The collaboration with stakeholders and with students from other disciplines was one of the most important learning moments for former environmental economics student Alex Esterly, whose capstone class looked at vulnerable areas in Watch Hill, where flooding of Bay Road affects its retail shops and cuts off access to the beach at Napatree Point.
“It was interesting to see how our different fields came together to address these massive projects using each other’s information and help,” he says. “It was everyone working on separate parts of a single project, and in the end we all came together.”

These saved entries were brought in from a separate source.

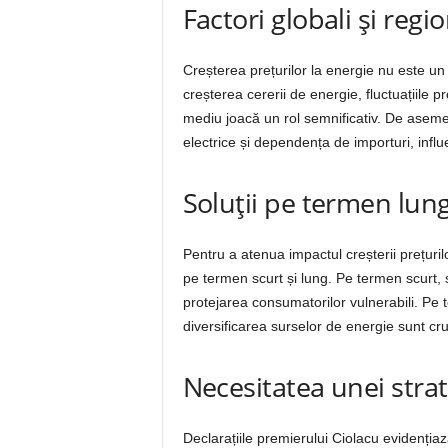
Factori globali și regio
Creșterea prețurilor la energie nu este u
creșterea cererii de energie, fluctuațiile preț
mediu joacă un rol semnificativ. De asemene
electrice și dependența de importuri, influ
Soluții pe termen lung
Pentru a atenua impactul creșterii prețuril
pe termen scurt și lung. Pe termen scurt, su
protejarea consumatorilor vulnerabili. Pe te
diversificarea surselor de energie sunt cru
Necesitatea unei strat
Declarațiile premierului Ciolacu evidențiaz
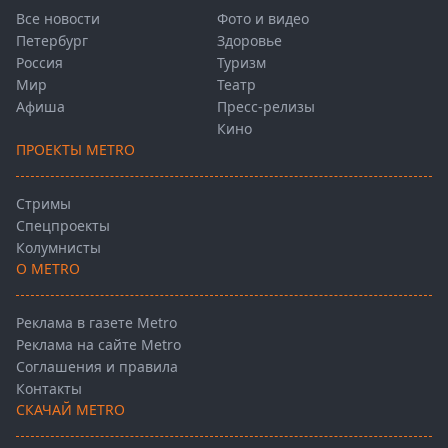
Все новости
Фото и видео
Петербург
Здоровье
Россия
Туризм
Мир
Театр
Афиша
Пресс-релизы
Кино
ПРОЕКТЫ METRO
Стримы
Спецпроекты
Колумнисты
О METRO
Реклама в газете Metro
Реклама на сайте Metro
Соглашения и правила
Контакты
СКАЧАЙ METRO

Monica Rao, URI landscape architecture student
Esterly’s focus during the class was on identifying financing strategies for coastal resilience projects. He and his classmates identified a half dozen possible financing opportunities that have been used by coastal communities to pay for projects designed to make their regions more resilient to climate change, but the students concluded that one of them was preferred – resilience bonds. Unlike high-risk catastrophe bonds, in which investors bet on whether or not communities will be struck by a major catastrophe like a flood or hurricane, resilience bonds enable communities to finance resilience projects that will lower the likelihood of damage when the inevitable catastrophe strikes.

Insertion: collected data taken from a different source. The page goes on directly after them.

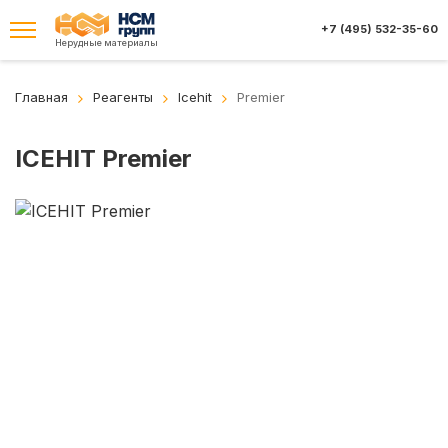
+7 (495) 532-35-60
Нерудные материалы
Главная
Реагенты
Icehit
Premier
ICEHIT Premier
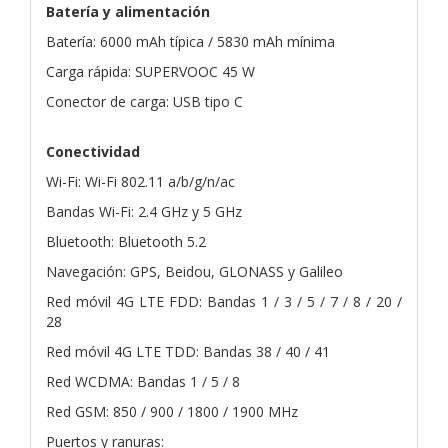
Batería y alimentación
Batería: 6000 mAh típica / 5830 mAh mínima
Carga rápida: SUPERVOOC 45 W
Conector de carga: USB tipo C
Conectividad
Wi-Fi: Wi-Fi 802.11 a/b/g/n/ac
Bandas Wi-Fi: 2.4 GHz y 5 GHz
Bluetooth: Bluetooth 5.2
Navegación: GPS, Beidou, GLONASS y Galileo
Red móvil 4G LTE FDD: Bandas 1 / 3 / 5 / 7 / 8 / 20 /
28
Red móvil 4G LTE TDD: Bandas 38 / 40 / 41
Red WCDMA: Bandas 1 / 5 / 8
Red GSM: 850 / 900 / 1800 / 1900 MHz
Puertos y ranuras:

“It’s a safer investment all around because it’s less likely the investors will lose their money and the town still gets the money to finance their resilience projects,” Esterly says.
Monica Rao was one of the landscape architecture students in the class that looked at the wastewater treatment facilities in Providence and East Providence. She decided to focus her ideas on a strategy for managing the excess stormwater that runs off one of the sites during storms. She was inspired by a project in China called Academy in the Park, where runoff was collected from impermeable surfaces and filtered through constructed wetlands and floating islands so it can be reused.

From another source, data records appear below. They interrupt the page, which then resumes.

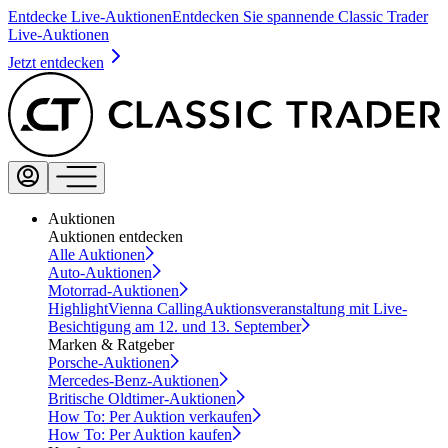
Entdecke Live-Auktionen
Entdecken Sie spannende Classic Trader
Live-Auktionen
Jetzt entdecken
Auktionen
Auktionen entdecken
Alle Auktionen
Auto-Auktionen
Motorrad-Auktionen
Highlight
Vienna Calling
Auktionsveranstaltung mit Live-
Besichtigung am 12. und 13. September
Marken & Ratgeber
Porsche-Auktionen
Mercedes-Benz-Auktionen
Britische Oldtimer-Auktionen
How To: Per Auktion verkaufen
How To: Per Auktion kaufen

“I designed three depressions in the landscape that would imitate the wastewater plant in a more naturalistic form,” she says. The first depression separates gray water from compostable solids. The runoff then enters the second depression that includes plants that help with filtration and improve water quality. The clean water then enters the final depression populated with low-maintenance plants that create wildlife habitat. A boardwalk around the site provides opportunities for tours and educational programs.
Monica Rao’s proposed solution for managing stormwater runoff using constructed wetlands at Bucklin Point.
“We really had the freedom to be creative,” says Rao, who is now pursuing a master’s degree at URI in environmental science and management while working for the Coastal Resources Center. “The other students had some amazing ideas. One created seven lanes of plants, each one telling a story. Another created islands on the water. We all came up with creative designs and solutions that wouldn’t degrade the landscape.”
Although the recommendations made by the students aren’t intended to be directly implemented by the stakeholders, they often lead to additional discussions and outside-the-box thinking that enable communities to see more clearly the options before them and spur them to take necessary action.
Jocelyn Lahey, the executive director of the Watch Hill Conservancy, was impressed with the diversity of innovative solutions the students proposed for the Watch Hill district. The environmental economics students, she says, made it clear that taking no action was completely impractical if the village expected to persist. And the engineers and landscape architects helped the stakeholders envision the future of the area.
“It was a great experience working with and hearing from the students,” Lahey says. “We may not take any individual student’s idea and implement it, but what the students did was provide us with such a variety of possibilities that we hadn’t considered that we will absolutely reflect on in the coming months.”